Самоходка налезла на дощаник, косо вздыбив суденышко, подминая его под себя. Все, что было на палубе, покатилось в воду. Только двое мужчин с окровавленными руками да их начальник, женщина-инженер, старались удержаться, цепляясь за что попало.
Мелькнула отчетливая и спокойная мысль, как бы уже со стороны: «Кто же позаботится о сыне? Алексей всегда занят, плохо будет Сереже без матери. Ну, бабушка приедет с Алтая…».
Дощаник уползал под баржу.
И тут трос лопнул. Самоходка прошла рядом с опорой, но не задела ее. Уцелела и баржа, и опора.
За дощаником выслали катер, взяли его на буксир. Трусливого смельчака, которого унесло по течению еще ниже, тоже удалось выловить. Где-то все они отогревались, на чем-то Лидию Васильевну доставили домой — это в памяти не осталось. Почти сутки она проспала, а на вторые вышла измерять скорость. К десятой опоре…
Ты рассказывала мне об этом вдохновенно, с широко раскрытыми глазами, так, словно сама все это видела и пережила. И я радовался: наконец-то ты соприкоснулась с подлинной романтикой выбранного тобою дела. С героизмом, с борьбой.
Потом ты меня познакомила с Лидией Васильевной — милой, скромной, склонной к полноте женщиной. Чуть пойдет побыстрей — одышка, частенько после работы приходится заглядывать в поликлинику… Может быть, нелады с сердцем и начались у нее после десятой опоры?
Но это не пугало тебя. Наоборот! Ты увидела возможность подвига для любого человека, каким бы скучным ни казалось его ежедневное дело. И поняла, что романтический взлет в наши дни подготовляется кропотливо собранным опытом или систематически полученными знаниями. Без этого кто же спросит у тебя, какая скорость в проране? А для ответа на этот вопрос нужно стать на якорь у десятой опоры. Необходимо! И придется стать.

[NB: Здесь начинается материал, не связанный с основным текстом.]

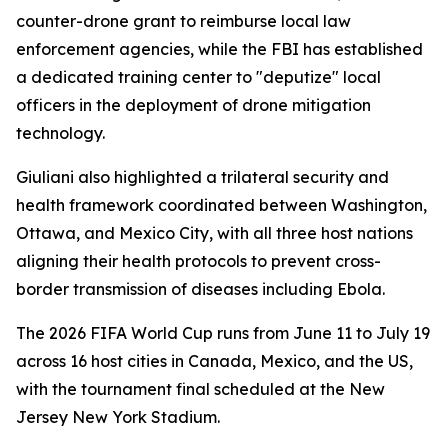
counter-drone grant to reimburse local law
enforcement agencies, while the FBI has established
a dedicated training center to "deputize" local
officers in the deployment of drone mitigation
technology.
Giuliani also highlighted a trilateral security and
health framework coordinated between Washington,
Ottawa, and Mexico City, with all three host nations
aligning their health protocols to prevent cross-
border transmission of diseases including Ebola.
The 2026 FIFA World Cup runs from June 11 to July 19
across 16 host cities in Canada, Mexico, and the US,
with the tournament final scheduled at the New
Jersey New York Stadium.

Тогда я был так уверен в тебе, Марика! А теперь? Хотя ты давала слово Лидии Васильевне, что обязательно поедешь на зимнюю сессию в институт, сдашь «хвосты», ты сидела в гостях у Кочетов колючая, настороженная… Маляром и штукатуром ты стала неплохим, об этом мне говорила и Тоня, и твой прораб. Да недостаток опыта сказывался — уставая больше, чем подруги, ты все же отставала от них. Но ты добивалась высокого качества работы, почин Валентины Савиновой «работать, как мастера труда» был близок тебе и понятен. Кроме того, ты умела читать инструкции — увы, как часто остается словами то, что мы говорим и пишем! А ты добивалась использования механизмов и приспособлений, даже внесла вместе с подругами рацпредложение о замене строительных лесов…

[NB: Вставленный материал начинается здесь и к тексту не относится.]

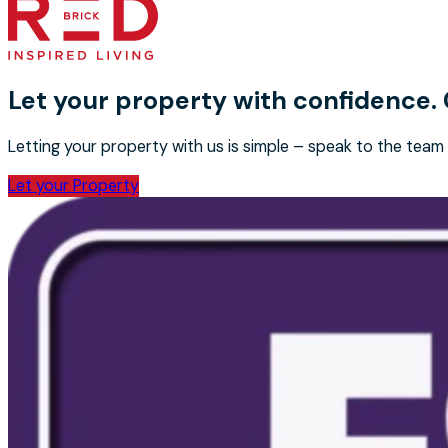
Let your property with confidence.
Letting your property with us is simple – speak to the team
Let your Property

Но сейчас ты чувствовала себя дезертиром и бросалась в атаку, не дожидаясь расспросов:
— Теперь у меня настоящее, живое дело! Мы, маляры, украшаем все, до чего только дотронемся! Это радость!
— А помнишь, как ты обследовала здешние берега, наблюдая за их размывом? Усталая, охрипшая, нос от загара облупился, а тоже ведь радовалась!

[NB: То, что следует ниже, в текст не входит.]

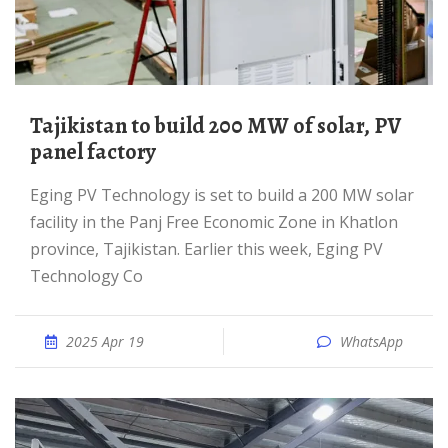
Tajikistan to build 200 MW of solar, PV
panel factory
Eging PV Technology is set to build a 200 MW solar
facility in the Panj Free Economic Zone in Khatlon
province, Tajikistan. Earlier this week, Eging PV
Technology Co
2025 Apr 19
WhatsApp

Марика возбужденно продолжала свое, почти с неприязнью глядя на бывшую подругу:
— Говорят, я прирожденный маляр. Работа интересная, заработок повыше, и тоже есть свой героизм, хотя не приходится тонуть под баржами или около…
— Конечно, если гидрология так разонравилась… На автозаводе всем дела хватит.
…На автозаводе дела хватало всем.
Когда ударили морозы, над крышей возвели брезентовые шатры, и под ними наклеивали кровлю, задыхаясь от дыма и копоти, от жаркого духа мастики.